[Items from a data source]
::::

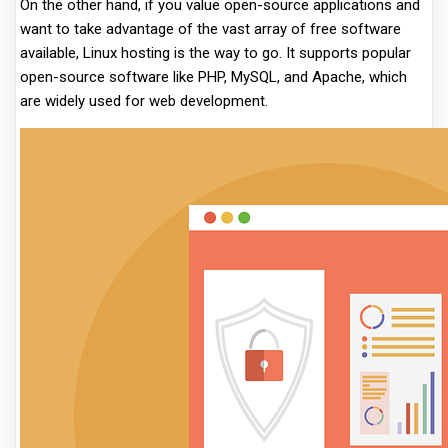
On the other hand, if you value open-source applications and
want to take advantage of the vast array of free software
available, Linux hosting is the way to go. It supports popular
open-source software like PHP, MySQL, and Apache, which
are widely used for web development.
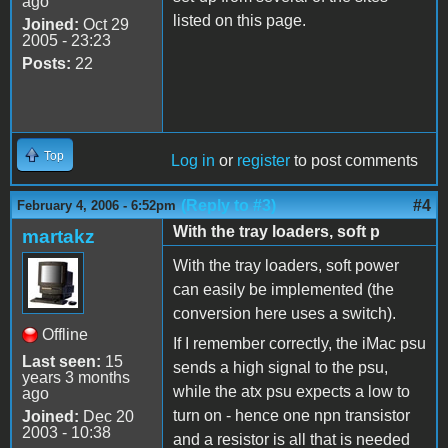
ago
listed on this page.
Joined:
Oct 29
2005 - 23:23
Posts:
22
Top
Log in
or
register
to post comments
(Reply to #3)
#4
February 4, 2006 - 6:52pm
With the tray loaders, soft p
martakz
With the tray loaders, soft power
can easily be implemented (the
conversion here uses a switch).
Offline
If I remember correctly, the iMac psu
Last seen:
15
sends a high signal to the psu,
years 3 months
while the atx psu expects a low to
ago
turn on - hence one npn transistor
Joined:
Dec 20
2003 - 10:38
and a resistor is all that is needed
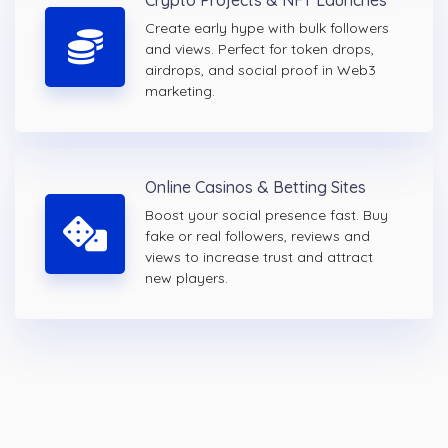
Crypto Projects & NFT Launches
Create early hype with bulk followers
and views. Perfect for token drops,
airdrops, and social proof in Web3
marketing.
Online Casinos & Betting Sites
Boost your social presence fast. Buy
fake or real followers, reviews and
views to increase trust and attract
new players.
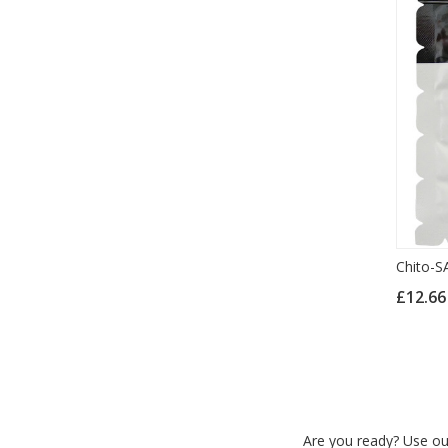
Chito-S
£12.6
Are you ready? Use our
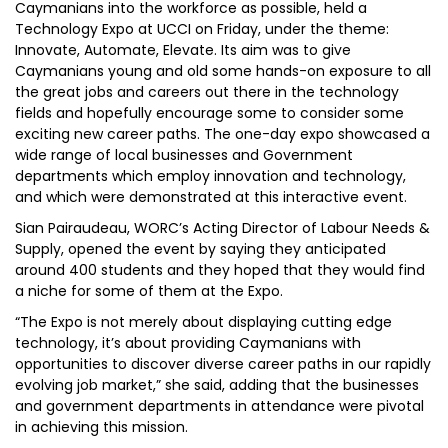
Caymanians into the workforce as possible, held a
Technology Expo at UCCI on Friday, under the theme:
Innovate, Automate, Elevate. Its aim was to give
Caymanians young and old some hands-on exposure to all
the great jobs and careers out there in the technology
fields and hopefully encourage some to consider some
exciting new career paths. The one-day expo showcased a
wide range of local businesses and Government
departments which employ innovation and technology,
and which were demonstrated at this interactive event.
Sian Pairaudeau, WORC’s Acting Director of Labour Needs &
Supply, opened the event by saying they anticipated
around 400 students and they hoped that they would find
a niche for some of them at the Expo.
“The Expo is not merely about displaying cutting edge
technology, it’s about providing Caymanians with
opportunities to discover diverse career paths in our rapidly
evolving job market,” she said, adding that the businesses
and government departments in attendance were pivotal
in achieving this mission.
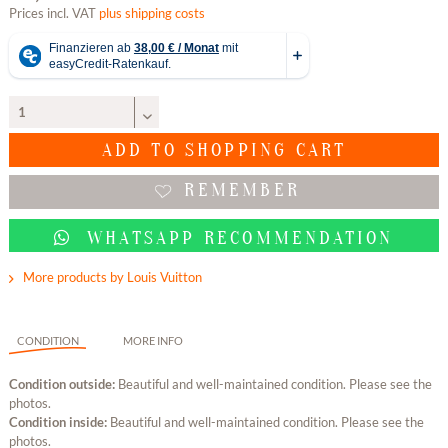
Prices incl. VAT
plus shipping costs
ADD TO
SHOPPING CART
REMEMBER
WHATSAPP RECOMMENDATION
More products by Louis Vuitton
CONDITION
MORE INFO
Condition outside:
Beautiful and well-maintained condition. Please see the
photos.
Condition inside:
Beautiful and well-maintained condition. Please see the
photos.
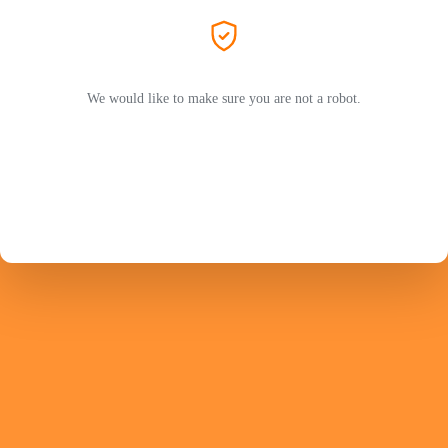
We would like to make sure you are not a robot.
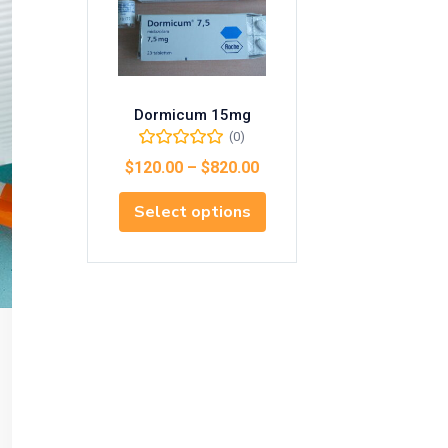
Dormicum 15mg
(0)
$
120.00
–
$
820.00
Select options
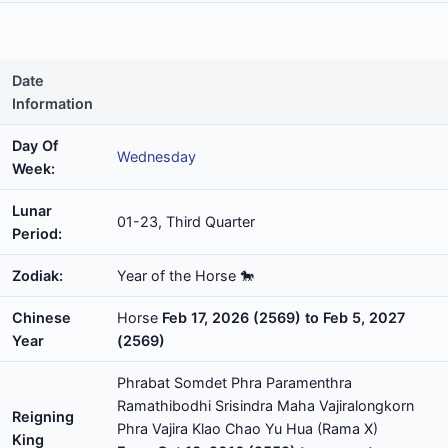
Date
Information
Day Of
Wednesday
Week:
Lunar
01-23, Third Quarter
Period:
Zodiak:
Year of the Horse 🐎
Chinese
Horse
Feb 17, 2026 (2569) to Feb 5, 2027
Year
(2569)
Phrabat Somdet Phra Paramenthra
Ramathibodhi Srisindra Maha Vajiralongkorn
Reigning
Phra Vajira Klao Chao Yu Hua (Rama X)
King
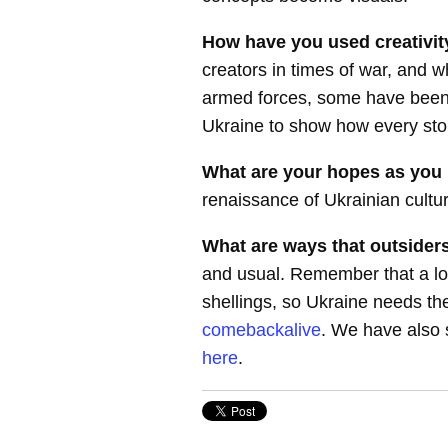
How have you used creativit
creators in times of war, and
armed forces, some have been f
Ukraine to show how every sto
What are your hopes as you 
renaissance of Ukrainian cultur
What are ways that outsiders
and usual. Remember that a lot
shellings, so Ukraine needs the
comebackalive
. We have also s
here
.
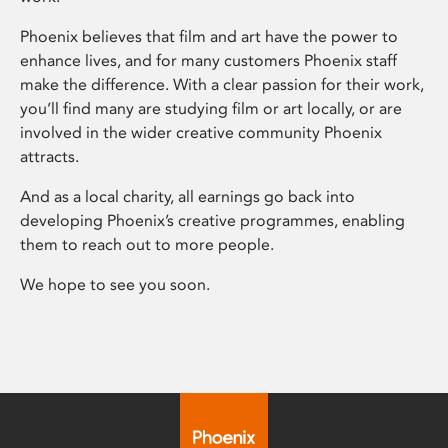
Phoenix believes that film and art have the power to
enhance lives, and for many customers Phoenix staff
make the difference. With a clear passion for their work,
you’ll find many are studying film or art locally, or are
involved in the wider creative community Phoenix
attracts.
And as a local charity, all earnings go back into
developing Phoenix’s creative programmes, enabling
them to reach out to more people.
We hope to see you soon.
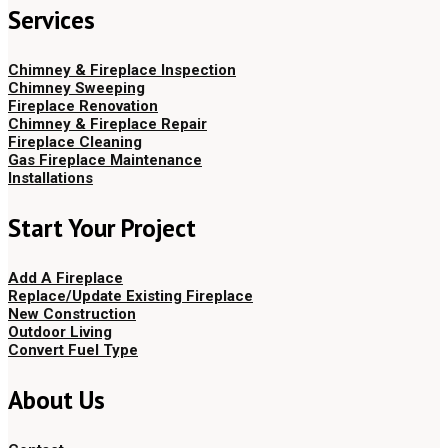
Services
Chimney & Fireplace Inspection
Chimney Sweeping
Fireplace Renovation
Chimney & Fireplace Repair
Fireplace Cleaning
Gas Fireplace Maintenance
Installations
Start Your Project
Add A Fireplace
Replace/Update Existing Fireplace
New Construction
Outdoor Living
Convert Fuel Type
About Us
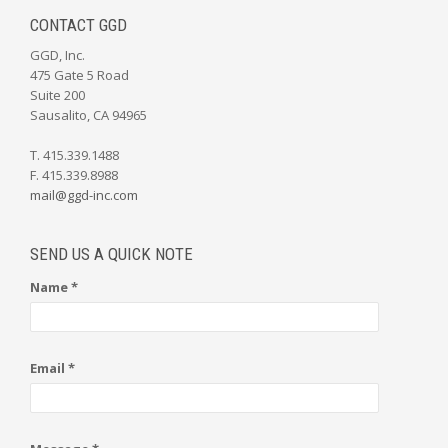
CONTACT GGD
GGD, Inc.
475 Gate 5 Road
Suite 200
Sausalito, CA 94965
T. 415.339.1488
F. 415.339.8988
mail@ggd-inc.com
SEND US A QUICK NOTE
Name *
Email *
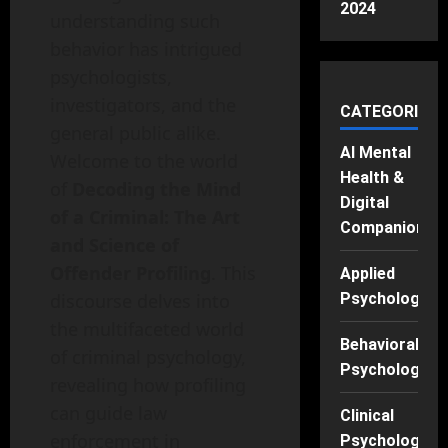
2024
understanding such
behavior has intrigued
psychologists,
investigators, and the
CATEGORIES
general public alike.
AI Mental
Welcome to the world
Health &
of
Decoding the Mind
Digital
of a Criminal: The Art
Companions
and Science of
Offender Profiling
. This
Applied
discourse delves into
Psychology
the multifaceted world
Behavioral
of criminal psychology,
Psychology
revealing how profiling
can guide law
Clinical
enforcement in
Psychology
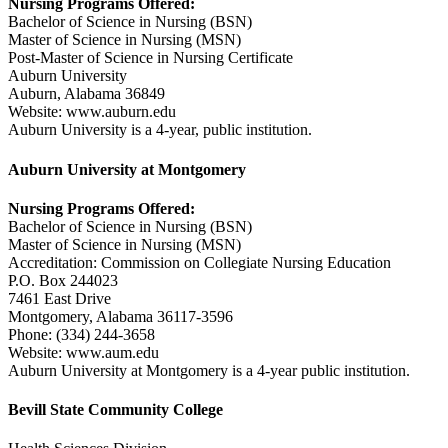
Nursing Programs Offered:
Bachelor of Science in Nursing (BSN)
Master of Science in Nursing (MSN)
Post-Master of Science in Nursing Certificate
Auburn University
Auburn, Alabama 36849
Website: www.auburn.edu
Auburn University is a 4-year, public institution.
Auburn University at Montgomery
Nursing Programs Offered:
Bachelor of Science in Nursing (BSN)
Master of Science in Nursing (MSN)
Accreditation: Commission on Collegiate Nursing Education
P.O. Box 244023
7461 East Drive
Montgomery, Alabama 36117-3596
Phone: (334) 244-3658
Website: www.aum.edu
Auburn University at Montgomery is a 4-year public institution.
Bevill State Community College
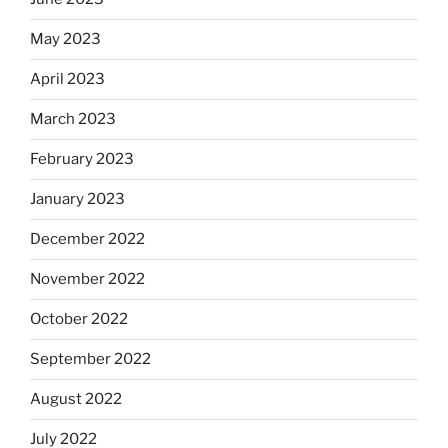
May 2023
April 2023
March 2023
February 2023
January 2023
December 2022
November 2022
October 2022
September 2022
August 2022
July 2022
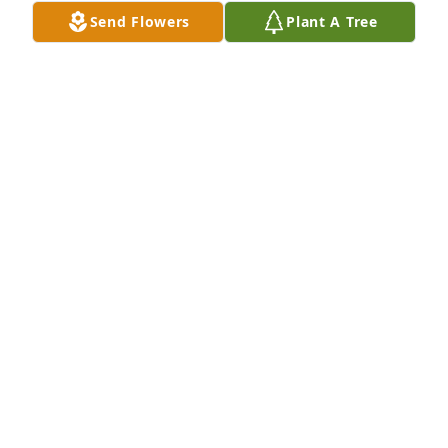
Thank you
Send Flowers
Plant A Tree
MICHAEL MARTIN
Jan 28, 2026
BRANDON MICHAEL
Jan 28, 2026
1
Reply
:
Thank you
MICHAEL MARTIN
Jan 28, 2026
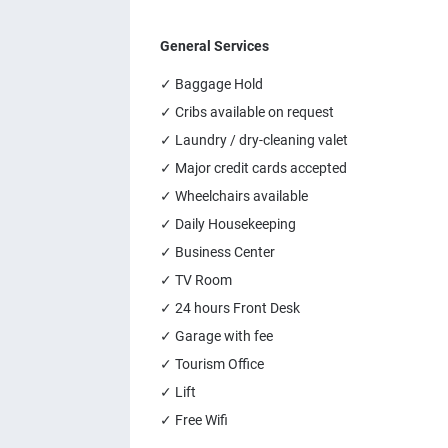
General Services
✓ Baggage Hold
✓ Cribs available on request
✓ Laundry / dry-cleaning valet
✓ Major credit cards accepted
✓ Wheelchairs available
✓ Daily Housekeeping
✓ Business Center
✓ TV Room
✓ 24 hours Front Desk
✓ Garage with fee
✓ Tourism Office
✓ Lift
✓ Free Wifi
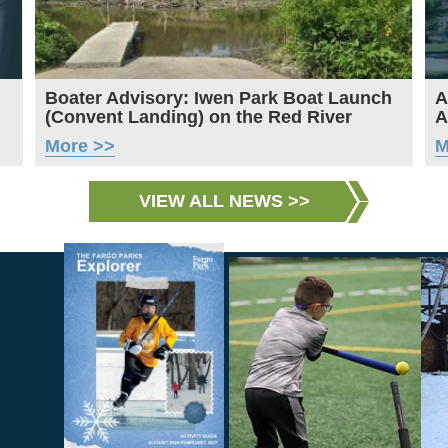
Boater Advisory: Iwen Park Boat Launch
A
(Convent Landing) on the Red River
A
More >>
M
VIEW ALL NEWS >>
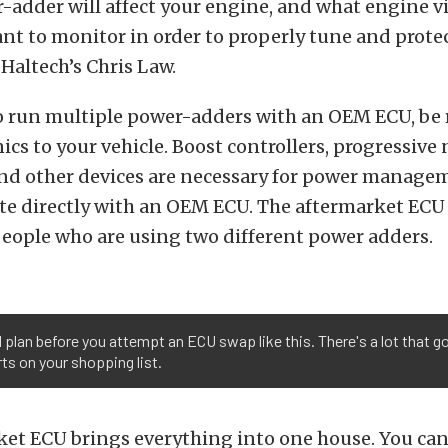
adder will affect your engine, and what engine vit
t to monitor in order to properly tune and prote
 Haltech’s Chris Law.
to run multiple power-adders with an OEM ECU, be 
nics to your vehicle. Boost controllers, progressive 
and other devices are necessary for power managem
te directly with an OEM ECU. The aftermarket ECU 
eople who are using two different power adders.
d plan before you attempt an ECU swap like this. There's a lot that g
rts on your shopping list.
et ECU brings everything into one house. You can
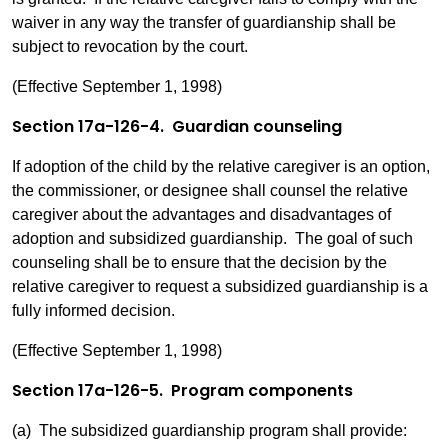
waiver in any way the transfer of guardianship shall be
subject to revocation by the court.
(Effective September 1, 1998)
Section 17a-126-4. Guardian counseling
If adoption of the child by the relative caregiver is an option,
the commissioner, or designee shall counsel the relative
caregiver about the advantages and disadvantages of
adoption and subsidized guardianship. The goal of such
counseling shall be to ensure that the decision by the
relative caregiver to request a subsidized guardianship is a
fully informed decision.
(Effective September 1, 1998)
Section 17a-126-5. Program components
(a) The subsidized guardianship program shall provide:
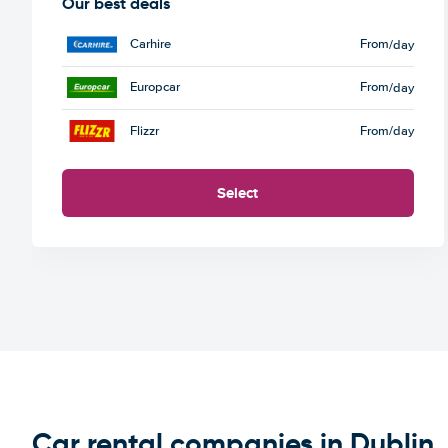
Our best deals
Carhire
From
/day
Europcar
From
/day
Flizzr
From
/day
Select
Car rental companies in Dublin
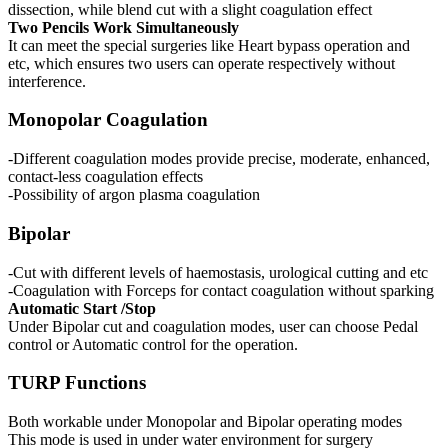
dissection, while blend cut with a slight coagulation effect
Two Pencils Work Simultaneously
It can meet the special surgeries like Heart bypass operation and
etc, which ensures two users can operate respectively without
interference.
Monopolar Coagulation
-Different coagulation modes provide precise, moderate, enhanced,
contact-less coagulation effects
-Possibility of argon plasma coagulation
Bipolar
-Cut with different levels of haemostasis, urological cutting and etc
-Coagulation with Forceps for contact coagulation without sparking
Automatic Start /Stop
Under Bipolar cut and coagulation modes, user can choose Pedal
control or Automatic control for the operation.
TURP Functions
Both workable under Monopolar and Bipolar operating modes
This mode is used in under water environment for surgery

::::

A faithful copy of the data above is wanted, with every image left out.

On the other hand, if you value open-source applications and
want to take advantage of the vast array of free software
available, Linux hosting is the way to go. It supports popular
open-source software like PHP, MySQL, and Apache, which
are widely used for web development.
ago
listed on this page.
Joined:
Oct 29
2005 - 23:23
Posts:
22
Top
Log in
or
register
to post comments
(Reply to #3)
#4
February 4, 2006 - 6:52pm
With the tray loaders, soft p
martakz
With the tray loaders, soft power
can easily be implemented (the
conversion here uses a switch).
Offline
If I remember correctly, the iMac psu
Last seen:
15
sends a high signal to the psu,
years 3 months
while the atx psu expects a low to
ago
turn on - hence one npn transistor
Joined:
Dec 20
2003 - 10:38
and a resistor is all that is needed
Crypto Projects & NFT Launches
Create early hype with bulk followers
and views. Perfect for token drops,
airdrops, and social proof in Web3
marketing.
Online Casinos & Betting Sites
Boost your social presence fast. Buy
fake or real followers, reviews and
views to increase trust and attract
new players.
Chito-S
£12.6
Are you ready? Use our
Caymanians into the workforce as possible, held a
Technology Expo at UCCI on Friday, under the theme:
Innovate, Automate, Elevate. Its aim was to give
Caymanians young and old some hands-on exposure to all
the great jobs and careers out there in the technology
fields and hopefully encourage some to consider some
exciting new career paths. The one-day expo showcased a
wide range of local businesses and Government
departments which employ innovation and technology,
and which were demonstrated at this interactive event.
Sian Pairaudeau, WORC’s Acting Director of Labour Needs &
Supply, opened the event by saying they anticipated
around 400 students and they hoped that they would find
a niche for some of them at the Expo.
“The Expo is not merely about displaying cutting edge
technology, it’s about providing Caymanians with
opportunities to discover diverse career paths in our rapidly
evolving job market,” she said, adding that the businesses
and government departments in attendance were pivotal
in achieving this mission.
Prices incl. VAT
plus shipping costs
ADD TO
SHOPPING CART
REMEMBER
WHATSAPP RECOMMENDATION
More products by Louis Vuitton
CONDITION
MORE INFO
Condition outside:
Beautiful and well-maintained condition. Please see the
photos.
Condition inside:
Beautiful and well-maintained condition. Please see the
photos.
We would like to make sure you are not a robot.
Dormicum 15mg
(0)
$
120.00
–
$
820.00
Select options
Date
Information
Day Of
Wednesday
Week:
Lunar
01-23, Third Quarter
Period:
Zodiak:
Year of the Horse 🐎
Chinese
Horse
Feb 17, 2026 (2569) to Feb 5, 2027
Year
(2569)
Phrabat Somdet Phra Paramenthra
Ramathibodhi Srisindra Maha Vajiralongkorn
Reigning
Phra Vajira Klao Chao Yu Hua (Rama X)
King
How have you used creativit
creators in times of war, and
armed forces, some have been f
Ukraine to show how every sto
What are your hopes as you 
renaissance of Ukrainian cultur
What are ways that outsiders
and usual. Remember that a lot
shellings, so Ukraine needs the
comebackalive
. We have also s
here
.
Phoenix believes that film and art have the power to
enhance lives, and for many customers Phoenix staff
make the difference. With a clear passion for their work,
you’ll find many are studying film or art locally, or are
involved in the wider creative community Phoenix
attracts.
And as a local charity, all earnings go back into
developing Phoenix’s creative programmes, enabling
them to reach out to more people.
We hope to see you soon.
Services
Chimney & Fireplace Inspection
Chimney Sweeping
Fireplace Renovation
Chimney & Fireplace Repair
Fireplace Cleaning
Gas Fireplace Maintenance
Installations
Start Your Project
Add A Fireplace
Replace/Update Existing Fireplace
New Construction
Outdoor Living
Convert Fuel Type
About Us
CONTACT GGD
GGD, Inc.
475 Gate 5 Road
Suite 200
Sausalito, CA 94965
T. 415.339.1488
F. 415.339.8988
mail@ggd-inc.com
SEND US A QUICK NOTE
Name *
Email *
2024
understanding such
behavior has intrigued
psychologists,
investigators, and the
CATEGORIES
general public alike.
AI Mental
Welcome to the world
Health &
of
Decoding the Mind
Digital
of a Criminal: The Art
Companions
and Science of
Offender Profiling
. This
Applied
discourse delves into
Psychology
the multifaceted world
Behavioral
of criminal psychology,
Psychology
revealing how profiling
can guide law
Clinical
enforcement in
Psychology
Nursing Programs Offered:
Bachelor of Science in Nursing (BSN)
Master of Science in Nursing (MSN)
Post-Master of Science in Nursing Certificate
Auburn University
Auburn, Alabama 36849
Website: www.auburn.edu
Auburn University is a 4-year, public institution.
Auburn University at Montgomery
Nursing Programs Offered:
Bachelor of Science in Nursing (BSN)
Master of Science in Nursing (MSN)
Accreditation: Commission on Collegiate Nursing Education
P.O. Box 244023
7461 East Drive
Montgomery, Alabama 36117-3596
Phone: (334) 244-3658
Website: www.aum.edu
Auburn University at Montgomery is a 4-year public institution.
Bevill State Community College
May 2023
April 2023
March 2023
February 2023
January 2023
December 2022
November 2022
October 2022
September 2022
August 2022
July 2022
Thank you
Send Flowers
Plant A Tree
MICHAEL MARTIN
Jan 28, 2026
BRANDON MICHAEL
Jan 28, 2026
1
Reply
:
Thank you
MICHAEL MARTIN
Jan 28, 2026
General Services
✓ Baggage Hold
✓ Cribs available on request
✓ Laundry / dry-cleaning valet
✓ Major credit cards accepted
✓ Wheelchairs available
✓ Daily Housekeeping
✓ Business Center
✓ TV Room
✓ 24 hours Front Desk
✓ Garage with fee
✓ Tourism Office
✓ Lift
✓ Free Wifi
Boater Advisory: Iwen Park Boat Launch
A
(Convent Landing) on the Red River
A
More >>
M
VIEW ALL NEWS >>
adder will affect your engine, and what engine vit
t to monitor in order to properly tune and prote
 Haltech’s Chris Law.
to run multiple power-adders with an OEM ECU, be 
nics to your vehicle. Boost controllers, progressive 
and other devices are necessary for power managem
te directly with an OEM ECU. The aftermarket ECU 
eople who are using two different power adders.
d plan before you attempt an ECU swap like this. There's a lot that g
rts on your shopping list.
et ECU brings everything into one house. You can
waiver in any way the transfer of guardianship shall be
subject to revocation by the court.
(Effective September 1, 1998)
Section 17a-126-4. Guardian counseling
If adoption of the child by the relative caregiver is an option,
the commissioner, or designee shall counsel the relative
caregiver about the advantages and disadvantages of
adoption and subsidized guardianship. The goal of such
counseling shall be to ensure that the decision by the
relative caregiver to request a subsidized guardianship is a
fully informed decision.
(Effective September 1, 1998)
Section 17a-126-5. Program components
(a) The subsidized guardianship program shall provide:
Our best deals
Carhire
From
/day
Europcar
From
/day
Flizzr
From
/day
Select
Car rental companies in Dublin
dissection, while blend cut with a slight coagulation effect
Two Pencils Work Simultaneously
It can meet the special surgeries like Heart bypass operation and
etc, which ensures two users can operate respectively without
interference.
Monopolar Coagulation
-Different coagulation modes provide precise, moderate, enhanced,
contact-less coagulation effects
-Possibility of argon plasma coagulation
Bipolar
-Cut with different levels of haemostasis, urological cutting and etc
-Coagulation with Forceps for contact coagulation without sparking
Automatic Start /Stop
Under Bipolar cut and coagulation modes, user can choose Pedal
control or Automatic control for the operation.
TURP Functions
Both workable under Monopolar and Bipolar operating modes
This mode is used in under water environment for surgery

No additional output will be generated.